_SUPPLIED MATERIAL_:
⟨

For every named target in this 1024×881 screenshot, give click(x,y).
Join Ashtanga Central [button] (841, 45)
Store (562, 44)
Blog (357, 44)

⟩
⟨

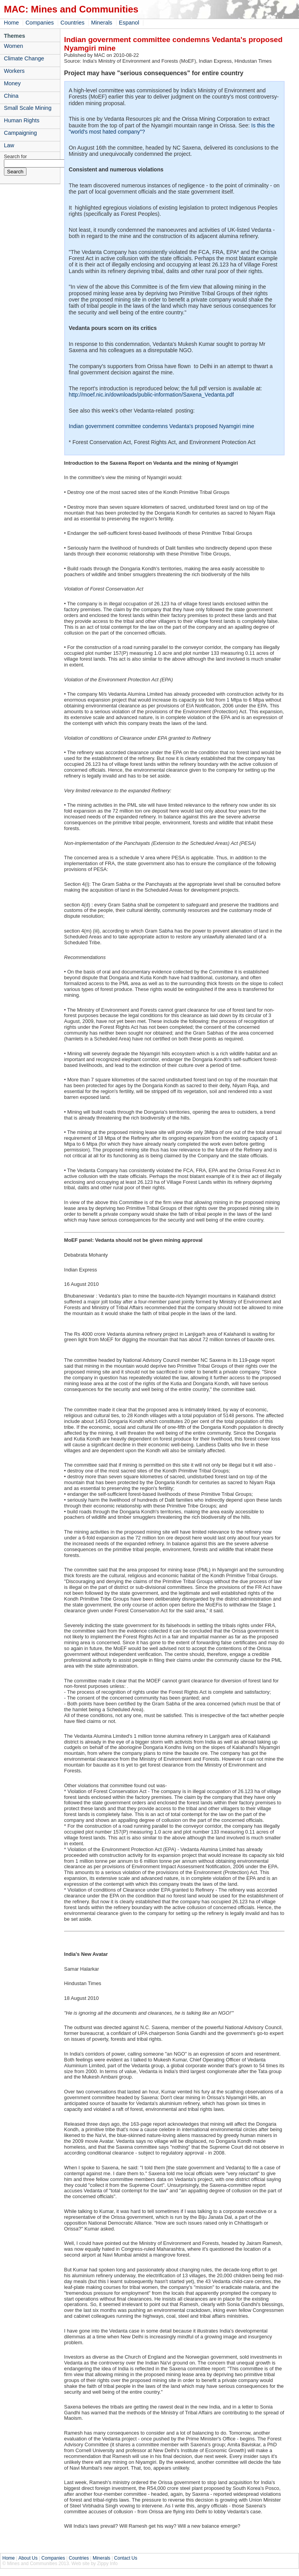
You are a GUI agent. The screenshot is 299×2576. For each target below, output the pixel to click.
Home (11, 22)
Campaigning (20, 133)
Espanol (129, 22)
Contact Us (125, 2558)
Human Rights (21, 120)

⟩

_TASK_:
Wherever a line of the data holds "target", copy that line.

_OUTPUT FOR THIS TASK_:
For every named target in this 1024×881 screenshot, give click(x,y).
You are a GUI agent. The screenshot is 299×2576. For each target below, output the pixel to click.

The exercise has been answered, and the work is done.